Dataset records
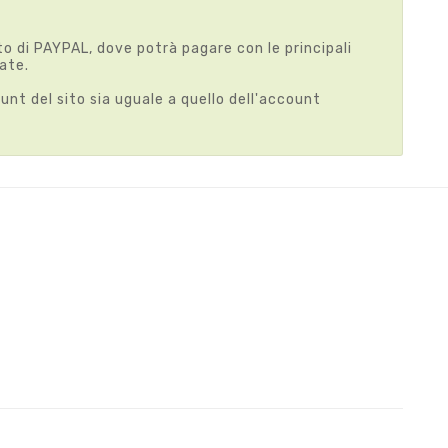
 di PAYPAL, dove potrà pagare con le principali
tate.
nt del sito sia uguale a quello dell'account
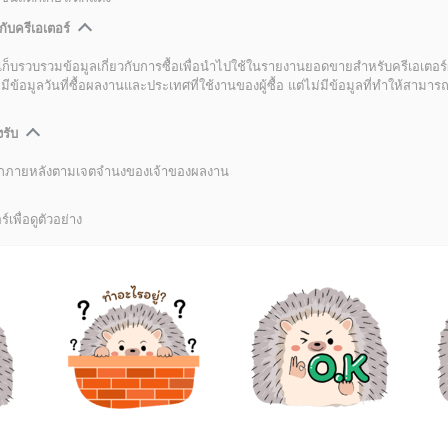
กับครีเอเตอร์
เก็บรวบรวมข้อมูลเกี่ยวกับการซื้อเพื่อนำไปใช้ในรายงานยอดขายสำหรับครีเอเตอร์
อมูลวันที่ซื้อผลงานและประเทศที่ใช้งานของผู้ซื้อ แต่ไม่มีข้อมูลที่ทำให้สามารถระ
งรับ
ลิกภายหลังตามเจตจำนงของเจ้าของผลงาน
์เพื่อดูตัวอย่าง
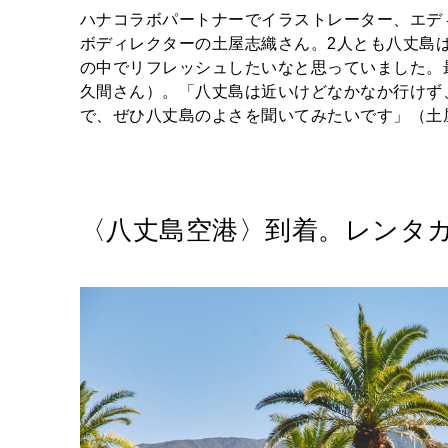
ハナコラボパートナーでイラストレーター、エデ
ボディレクターの土屋志織さん。2人とも八丈島
の中でリフレッシュしたいなと思っていました。
久間さん）。「八丈島は近いけどなかなか行けず
で、ぜひ八丈島のよさを聞いてみたいです」（土
〈八丈島空港〉到着。レンタ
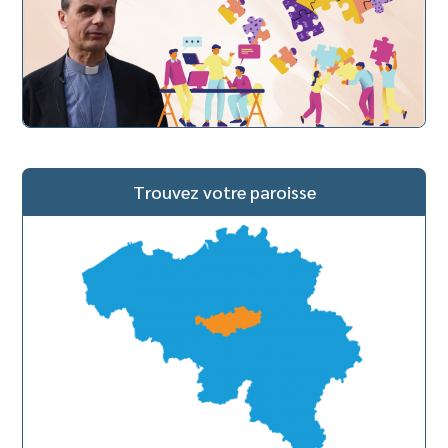
Trouvez votre paroisse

What is being asked
Leave out the pictures and repeat everything else in the records exactly.

Solution
 di PAYPAL, dove potrà pagare con le principali
tate.
nt del sito sia uguale a quello dell'account
กับครีเอเตอร์
เก็บรวบรวมข้อมูลเกี่ยวกับการซื้อเพื่อนำไปใช้ในรายงานยอดขายสำหรับครีเอเตอร์
อมูลวันที่ซื้อผลงานและประเทศที่ใช้งานของผู้ซื้อ แต่ไม่มีข้อมูลที่ทำให้สามารถระ
งรับ
ลิกภายหลังตามเจตจำนงของเจ้าของผลงาน
์เพื่อดูตัวอย่าง
ハナコラボパートナーでイラストレーター、エデ
ボディレクターの土屋志織さん。2人とも八丈島
の中でリフレッシュしたいなと思っていました。
久間さん）。「八丈島は近いけどなかなか行けず
で、ぜひ八丈島のよさを聞いてみたいです」（土
〈八丈島空港〉到着。レンタ
Trouvez votre paroisse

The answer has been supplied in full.